- Records shown -
>>>

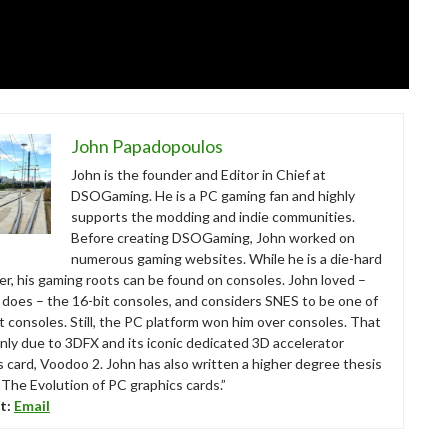
John Papadopoulos
John is the founder and Editor in Chief at
DSOGaming. He is a PC gaming fan and highly
supports the modding and indie communities.
Before creating DSOGaming, John worked on
numerous gaming websites. While he is a die-hard
r, his gaming roots can be found on consoles. John loved –
ll does – the 16-bit consoles, and considers SNES to be one of
t consoles. Still, the PC platform won him over consoles. That
nly due to 3DFX and its iconic dedicated 3D accelerator
s card, Voodoo 2. John has also written a higher degree thesis
“The Evolution of PC graphics cards.”
t:
Email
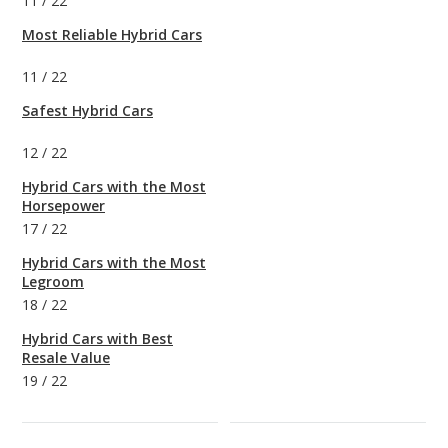
11
/
22
Most Reliable Hybrid Cars
11
/
22
Safest Hybrid Cars
12
/
22
Hybrid Cars with the Most
Horsepower
17
/
22
Hybrid Cars with the Most
Legroom
18
/
22
Hybrid Cars with Best
Resale Value
19
/
22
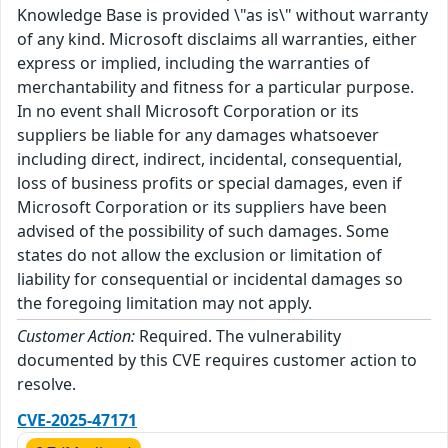
Knowledge Base is provided \"as is\" without warranty
of any kind. Microsoft disclaims all warranties, either
express or implied, including the warranties of
merchantability and fitness for a particular purpose.
In no event shall Microsoft Corporation or its
suppliers be liable for any damages whatsoever
including direct, indirect, incidental, consequential,
loss of business profits or special damages, even if
Microsoft Corporation or its suppliers have been
advised of the possibility of such damages. Some
states do not allow the exclusion or limitation of
liability for consequential or incidental damages so
the foregoing limitation may not apply.
Customer Action:
Required. The vulnerability
documented by this CVE requires customer action to
resolve.
CVE-2025-47171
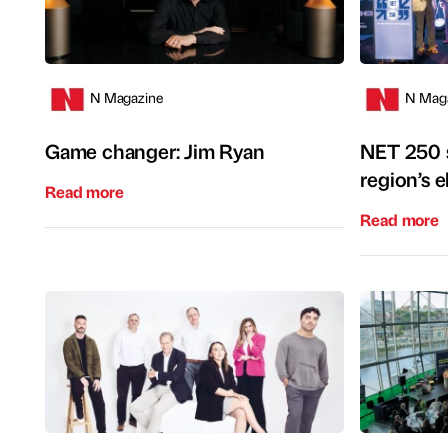
N Magazine
N Mag
Game changer: Jim Ryan
NET 250 s
region’s el
Read more
Read more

<<<

- Assignment -
Without the pictures, give the entries above back exactly.

- Exercise output -
John Papadopoulos
John is the founder and Editor in Chief at
DSOGaming. He is a PC gaming fan and highly
supports the modding and indie communities.
Before creating DSOGaming, John worked on
numerous gaming websites. While he is a die-hard
r, his gaming roots can be found on consoles. John loved –
ll does – the 16-bit consoles, and considers SNES to be one of
t consoles. Still, the PC platform won him over consoles. That
nly due to 3DFX and its iconic dedicated 3D accelerator
s card, Voodoo 2. John has also written a higher degree thesis
“The Evolution of PC graphics cards.”
t:
Email
11
/
22
Most Reliable Hybrid Cars
11
/
22
Safest Hybrid Cars
12
/
22
Hybrid Cars with the Most
Horsepower
17
/
22
Hybrid Cars with the Most
Legroom
18
/
22
Hybrid Cars with Best
Resale Value
19
/
22
Knowledge Base is provided \"as is\" without warranty
of any kind. Microsoft disclaims all warranties, either
express or implied, including the warranties of
merchantability and fitness for a particular purpose.
In no event shall Microsoft Corporation or its
suppliers be liable for any damages whatsoever
including direct, indirect, incidental, consequential,
loss of business profits or special damages, even if
Microsoft Corporation or its suppliers have been
advised of the possibility of such damages. Some
states do not allow the exclusion or limitation of
liability for consequential or incidental damages so
the foregoing limitation may not apply.
Customer Action:
Required. The vulnerability
documented by this CVE requires customer action to
resolve.
CVE-2025-47171
N Magazine
N Mag
Game changer: Jim Ryan
NET 250 s
region’s el
Read more
Read more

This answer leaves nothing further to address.